Isn’t this kind of main program and subprogram design a strategy adopted in the design of large-scale programs?
From time to time, I accidentally discover the computer characteristics of life. I often wonder, when human beings invented computers, did they know the computer characteristics of life and were inspired by this?
But I was always skeptical about being inspired. When Wilson started to study ants and discovered this interesting infinite loop phenomenon of ants, computers were born long ago. It is hard to believe that the two scientists who invented the computer, or the follow-up Many computer scientists have in-depth research on ants.
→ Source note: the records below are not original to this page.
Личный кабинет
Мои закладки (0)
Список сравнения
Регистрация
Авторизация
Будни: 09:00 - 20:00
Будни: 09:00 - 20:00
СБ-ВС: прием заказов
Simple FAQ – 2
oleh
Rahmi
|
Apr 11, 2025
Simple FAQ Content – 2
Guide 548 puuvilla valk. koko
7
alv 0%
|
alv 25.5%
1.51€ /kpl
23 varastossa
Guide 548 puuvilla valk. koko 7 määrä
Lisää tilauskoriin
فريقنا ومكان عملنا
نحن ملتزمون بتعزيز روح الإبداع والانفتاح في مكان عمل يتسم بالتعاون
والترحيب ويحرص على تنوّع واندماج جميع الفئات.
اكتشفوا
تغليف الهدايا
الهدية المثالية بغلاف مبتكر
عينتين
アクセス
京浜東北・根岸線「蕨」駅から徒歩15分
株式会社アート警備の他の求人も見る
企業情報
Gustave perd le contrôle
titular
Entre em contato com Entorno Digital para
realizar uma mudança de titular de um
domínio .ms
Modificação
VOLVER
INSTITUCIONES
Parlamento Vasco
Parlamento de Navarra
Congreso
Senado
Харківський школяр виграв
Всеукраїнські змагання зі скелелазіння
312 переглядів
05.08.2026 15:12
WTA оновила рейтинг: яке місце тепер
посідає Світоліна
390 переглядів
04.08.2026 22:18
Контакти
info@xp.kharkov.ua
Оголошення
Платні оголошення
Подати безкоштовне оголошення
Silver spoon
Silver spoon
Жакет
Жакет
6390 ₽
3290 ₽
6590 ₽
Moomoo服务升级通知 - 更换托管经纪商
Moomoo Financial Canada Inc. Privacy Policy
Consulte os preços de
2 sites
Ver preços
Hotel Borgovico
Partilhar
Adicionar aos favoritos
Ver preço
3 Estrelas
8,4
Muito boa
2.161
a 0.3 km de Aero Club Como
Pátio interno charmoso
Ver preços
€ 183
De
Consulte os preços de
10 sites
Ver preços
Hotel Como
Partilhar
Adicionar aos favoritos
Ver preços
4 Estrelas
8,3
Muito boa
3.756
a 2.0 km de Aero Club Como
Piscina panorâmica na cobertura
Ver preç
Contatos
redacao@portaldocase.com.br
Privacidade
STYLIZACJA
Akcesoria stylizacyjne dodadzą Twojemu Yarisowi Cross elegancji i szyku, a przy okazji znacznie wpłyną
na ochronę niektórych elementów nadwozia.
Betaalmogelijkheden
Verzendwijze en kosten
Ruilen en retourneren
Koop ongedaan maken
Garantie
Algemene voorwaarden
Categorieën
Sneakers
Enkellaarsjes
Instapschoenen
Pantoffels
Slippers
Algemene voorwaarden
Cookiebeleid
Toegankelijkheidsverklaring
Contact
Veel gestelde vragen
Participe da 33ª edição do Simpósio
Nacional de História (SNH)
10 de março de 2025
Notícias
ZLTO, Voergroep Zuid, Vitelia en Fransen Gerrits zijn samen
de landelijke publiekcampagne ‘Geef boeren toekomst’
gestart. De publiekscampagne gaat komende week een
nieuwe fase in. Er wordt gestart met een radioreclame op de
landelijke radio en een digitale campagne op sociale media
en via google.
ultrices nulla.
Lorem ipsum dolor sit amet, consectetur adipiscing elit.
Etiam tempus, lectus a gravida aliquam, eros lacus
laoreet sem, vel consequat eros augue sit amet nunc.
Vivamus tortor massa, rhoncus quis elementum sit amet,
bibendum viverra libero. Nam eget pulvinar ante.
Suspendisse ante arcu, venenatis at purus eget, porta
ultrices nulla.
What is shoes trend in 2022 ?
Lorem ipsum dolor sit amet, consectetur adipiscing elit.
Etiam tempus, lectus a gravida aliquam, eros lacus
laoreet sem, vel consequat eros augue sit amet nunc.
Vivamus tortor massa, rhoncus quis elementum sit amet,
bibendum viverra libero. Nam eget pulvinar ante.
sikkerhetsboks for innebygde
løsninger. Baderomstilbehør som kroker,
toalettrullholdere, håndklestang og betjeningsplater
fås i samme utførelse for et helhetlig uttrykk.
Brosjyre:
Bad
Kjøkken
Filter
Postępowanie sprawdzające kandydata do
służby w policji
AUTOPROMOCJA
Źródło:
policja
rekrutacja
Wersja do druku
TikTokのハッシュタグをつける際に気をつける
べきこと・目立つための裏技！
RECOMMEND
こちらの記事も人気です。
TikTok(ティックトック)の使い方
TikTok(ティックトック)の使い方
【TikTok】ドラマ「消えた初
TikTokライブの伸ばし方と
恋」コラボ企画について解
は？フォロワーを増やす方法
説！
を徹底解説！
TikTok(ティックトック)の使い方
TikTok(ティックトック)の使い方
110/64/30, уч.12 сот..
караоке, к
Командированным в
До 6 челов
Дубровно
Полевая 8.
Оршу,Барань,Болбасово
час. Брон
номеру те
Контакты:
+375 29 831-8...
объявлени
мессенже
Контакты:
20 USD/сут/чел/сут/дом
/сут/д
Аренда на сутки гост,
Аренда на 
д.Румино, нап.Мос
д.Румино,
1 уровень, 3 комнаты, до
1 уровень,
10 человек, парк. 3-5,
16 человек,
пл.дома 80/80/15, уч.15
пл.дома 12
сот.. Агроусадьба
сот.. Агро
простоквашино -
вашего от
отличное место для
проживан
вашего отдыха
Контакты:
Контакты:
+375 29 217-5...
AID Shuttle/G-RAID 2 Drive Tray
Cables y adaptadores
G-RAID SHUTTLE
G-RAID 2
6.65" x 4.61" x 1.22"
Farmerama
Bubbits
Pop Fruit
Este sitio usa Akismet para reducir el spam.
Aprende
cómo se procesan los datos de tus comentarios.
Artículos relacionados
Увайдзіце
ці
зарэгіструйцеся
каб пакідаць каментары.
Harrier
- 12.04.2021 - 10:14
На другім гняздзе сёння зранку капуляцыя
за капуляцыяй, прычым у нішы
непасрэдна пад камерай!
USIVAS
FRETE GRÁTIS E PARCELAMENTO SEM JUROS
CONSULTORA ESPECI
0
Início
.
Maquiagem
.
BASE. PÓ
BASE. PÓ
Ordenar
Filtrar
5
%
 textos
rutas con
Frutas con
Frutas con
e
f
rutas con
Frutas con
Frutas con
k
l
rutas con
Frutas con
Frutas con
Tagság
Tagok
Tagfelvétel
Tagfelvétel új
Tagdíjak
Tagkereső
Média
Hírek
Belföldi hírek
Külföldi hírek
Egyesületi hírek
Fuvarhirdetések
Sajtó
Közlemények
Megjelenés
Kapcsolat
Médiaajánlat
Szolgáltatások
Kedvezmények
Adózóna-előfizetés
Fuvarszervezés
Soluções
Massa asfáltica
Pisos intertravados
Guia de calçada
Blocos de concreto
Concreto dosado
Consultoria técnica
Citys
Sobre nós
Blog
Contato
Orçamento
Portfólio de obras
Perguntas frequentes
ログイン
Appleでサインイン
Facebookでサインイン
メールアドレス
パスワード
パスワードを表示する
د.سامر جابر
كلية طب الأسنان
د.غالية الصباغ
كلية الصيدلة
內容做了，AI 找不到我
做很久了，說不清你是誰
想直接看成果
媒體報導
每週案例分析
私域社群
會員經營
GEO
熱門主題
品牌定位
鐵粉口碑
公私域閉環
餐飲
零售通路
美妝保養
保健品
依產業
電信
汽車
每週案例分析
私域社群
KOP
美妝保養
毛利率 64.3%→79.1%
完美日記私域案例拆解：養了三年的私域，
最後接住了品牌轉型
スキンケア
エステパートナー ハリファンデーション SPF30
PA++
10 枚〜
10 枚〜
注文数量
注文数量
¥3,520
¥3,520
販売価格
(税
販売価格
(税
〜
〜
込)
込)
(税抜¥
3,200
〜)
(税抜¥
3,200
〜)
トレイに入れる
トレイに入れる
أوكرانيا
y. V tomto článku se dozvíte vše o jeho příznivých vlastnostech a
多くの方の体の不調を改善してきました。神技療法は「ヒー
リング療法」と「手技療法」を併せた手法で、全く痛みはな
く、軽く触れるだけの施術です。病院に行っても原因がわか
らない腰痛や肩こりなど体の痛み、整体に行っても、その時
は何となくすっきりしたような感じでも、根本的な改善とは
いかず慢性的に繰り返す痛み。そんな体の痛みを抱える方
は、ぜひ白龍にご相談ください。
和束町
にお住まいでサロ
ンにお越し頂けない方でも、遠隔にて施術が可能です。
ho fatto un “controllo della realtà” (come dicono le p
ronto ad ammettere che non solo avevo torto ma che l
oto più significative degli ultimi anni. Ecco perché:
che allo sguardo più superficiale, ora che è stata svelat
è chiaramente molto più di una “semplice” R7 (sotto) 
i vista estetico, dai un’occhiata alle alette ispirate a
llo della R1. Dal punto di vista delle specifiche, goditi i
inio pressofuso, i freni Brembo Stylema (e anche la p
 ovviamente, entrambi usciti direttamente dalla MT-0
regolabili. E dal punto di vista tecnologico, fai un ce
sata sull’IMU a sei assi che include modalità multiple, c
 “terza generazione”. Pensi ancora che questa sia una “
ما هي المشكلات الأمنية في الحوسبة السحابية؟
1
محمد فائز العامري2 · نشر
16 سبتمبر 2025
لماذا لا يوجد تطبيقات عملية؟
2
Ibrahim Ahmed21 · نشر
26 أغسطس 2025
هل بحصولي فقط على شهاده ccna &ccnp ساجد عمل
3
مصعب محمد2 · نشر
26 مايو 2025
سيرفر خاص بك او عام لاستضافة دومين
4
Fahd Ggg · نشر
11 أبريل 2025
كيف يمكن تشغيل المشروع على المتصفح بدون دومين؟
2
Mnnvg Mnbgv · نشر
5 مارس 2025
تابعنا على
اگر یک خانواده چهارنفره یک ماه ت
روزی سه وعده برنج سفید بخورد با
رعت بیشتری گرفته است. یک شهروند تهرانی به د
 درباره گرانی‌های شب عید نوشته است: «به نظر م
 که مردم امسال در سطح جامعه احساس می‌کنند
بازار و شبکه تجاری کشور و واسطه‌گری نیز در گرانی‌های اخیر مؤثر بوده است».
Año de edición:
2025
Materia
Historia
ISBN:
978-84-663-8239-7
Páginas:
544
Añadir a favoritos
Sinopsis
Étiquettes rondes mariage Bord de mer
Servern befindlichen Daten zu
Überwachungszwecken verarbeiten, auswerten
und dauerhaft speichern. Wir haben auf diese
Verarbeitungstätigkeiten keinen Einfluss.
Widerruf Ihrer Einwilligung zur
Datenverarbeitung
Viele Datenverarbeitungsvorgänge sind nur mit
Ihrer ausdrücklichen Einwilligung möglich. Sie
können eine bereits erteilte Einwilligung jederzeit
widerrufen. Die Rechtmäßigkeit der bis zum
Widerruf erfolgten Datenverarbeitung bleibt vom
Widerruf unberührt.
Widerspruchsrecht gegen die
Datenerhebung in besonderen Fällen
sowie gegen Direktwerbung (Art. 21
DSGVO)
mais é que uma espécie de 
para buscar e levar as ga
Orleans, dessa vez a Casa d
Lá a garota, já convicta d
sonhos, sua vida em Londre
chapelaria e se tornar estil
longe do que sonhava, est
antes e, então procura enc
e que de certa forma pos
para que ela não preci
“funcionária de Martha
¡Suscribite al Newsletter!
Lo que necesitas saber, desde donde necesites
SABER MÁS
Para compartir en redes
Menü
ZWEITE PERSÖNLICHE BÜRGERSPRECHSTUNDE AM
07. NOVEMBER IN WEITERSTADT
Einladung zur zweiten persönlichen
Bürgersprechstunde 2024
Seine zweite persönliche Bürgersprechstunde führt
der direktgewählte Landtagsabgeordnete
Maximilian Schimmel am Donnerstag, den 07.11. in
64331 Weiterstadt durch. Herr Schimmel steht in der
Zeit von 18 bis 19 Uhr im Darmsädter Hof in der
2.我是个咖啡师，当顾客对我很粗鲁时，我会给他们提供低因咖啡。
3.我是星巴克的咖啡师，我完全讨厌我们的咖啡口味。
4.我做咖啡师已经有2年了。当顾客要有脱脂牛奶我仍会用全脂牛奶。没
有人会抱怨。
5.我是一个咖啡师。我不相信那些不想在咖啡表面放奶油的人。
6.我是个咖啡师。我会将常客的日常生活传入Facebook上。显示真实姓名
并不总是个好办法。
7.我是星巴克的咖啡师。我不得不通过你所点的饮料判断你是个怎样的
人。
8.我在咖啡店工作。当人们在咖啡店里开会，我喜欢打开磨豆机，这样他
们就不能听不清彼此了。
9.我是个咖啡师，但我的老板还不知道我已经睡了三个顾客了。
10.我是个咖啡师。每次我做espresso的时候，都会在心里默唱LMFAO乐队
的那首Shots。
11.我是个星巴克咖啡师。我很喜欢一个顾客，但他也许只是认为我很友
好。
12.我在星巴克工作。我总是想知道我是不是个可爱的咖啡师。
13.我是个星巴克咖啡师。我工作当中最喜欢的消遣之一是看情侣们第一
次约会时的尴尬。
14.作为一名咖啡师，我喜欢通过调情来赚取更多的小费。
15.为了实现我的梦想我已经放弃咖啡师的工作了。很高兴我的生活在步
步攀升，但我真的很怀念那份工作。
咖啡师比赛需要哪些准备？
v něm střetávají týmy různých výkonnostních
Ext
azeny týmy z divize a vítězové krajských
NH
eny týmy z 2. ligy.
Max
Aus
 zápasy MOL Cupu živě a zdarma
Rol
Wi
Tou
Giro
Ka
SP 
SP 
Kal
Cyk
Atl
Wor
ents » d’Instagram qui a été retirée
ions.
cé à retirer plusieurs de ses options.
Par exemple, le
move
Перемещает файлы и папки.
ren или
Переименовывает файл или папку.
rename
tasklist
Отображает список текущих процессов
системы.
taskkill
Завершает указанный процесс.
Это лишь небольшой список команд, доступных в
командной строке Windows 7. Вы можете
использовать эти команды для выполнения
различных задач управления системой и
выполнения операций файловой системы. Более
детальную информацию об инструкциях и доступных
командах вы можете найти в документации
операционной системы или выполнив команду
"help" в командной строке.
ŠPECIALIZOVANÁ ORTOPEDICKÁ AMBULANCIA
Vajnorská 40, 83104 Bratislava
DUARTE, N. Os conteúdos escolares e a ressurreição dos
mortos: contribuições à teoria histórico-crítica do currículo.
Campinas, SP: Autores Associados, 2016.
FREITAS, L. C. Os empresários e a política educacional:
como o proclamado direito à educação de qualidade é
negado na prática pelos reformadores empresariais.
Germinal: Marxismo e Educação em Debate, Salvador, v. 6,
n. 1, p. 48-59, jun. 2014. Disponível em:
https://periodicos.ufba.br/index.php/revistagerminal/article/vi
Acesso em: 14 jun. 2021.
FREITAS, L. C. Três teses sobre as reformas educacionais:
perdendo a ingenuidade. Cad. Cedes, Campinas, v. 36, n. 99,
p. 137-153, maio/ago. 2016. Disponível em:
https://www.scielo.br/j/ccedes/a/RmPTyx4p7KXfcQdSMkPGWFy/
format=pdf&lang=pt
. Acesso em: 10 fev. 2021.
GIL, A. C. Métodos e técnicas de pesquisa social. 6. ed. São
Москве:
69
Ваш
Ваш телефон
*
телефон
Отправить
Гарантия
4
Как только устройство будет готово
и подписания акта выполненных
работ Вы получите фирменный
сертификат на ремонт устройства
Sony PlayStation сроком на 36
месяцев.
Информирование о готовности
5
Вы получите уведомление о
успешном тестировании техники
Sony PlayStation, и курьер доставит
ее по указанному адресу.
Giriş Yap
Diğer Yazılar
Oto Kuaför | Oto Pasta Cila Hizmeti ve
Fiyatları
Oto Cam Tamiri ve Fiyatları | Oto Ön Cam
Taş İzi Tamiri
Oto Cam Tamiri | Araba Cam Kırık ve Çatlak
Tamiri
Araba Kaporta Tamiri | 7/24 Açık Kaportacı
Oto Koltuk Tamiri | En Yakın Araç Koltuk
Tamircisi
Or are these all coincidences?
Or is it that the God who created life did not actually limit the birth of life to DNA and amino acids as raw materials, maybe silicon as raw materials, electricity as energy, and copy and paste as the transfer method of genetic material. It’s just that life with DNA and amino acids as raw materials was born first.
If the birth of life is preempted by the use of silicon as the raw material, then the computer created now may be based on DNA and amino acids as the raw material, then the computer is a computer with flesh and blood, and life is a life without flesh and blood.
If so, will the flesh-and-blood computer eventually show signs of life?
As we currently expect, can silicon-based computers eventually show signs of life?
Maybe we need to find more life computer first, and then think about life more deeply.
Maybe we can have a result, maybe there will never be a result.
But thinking about life will never stop.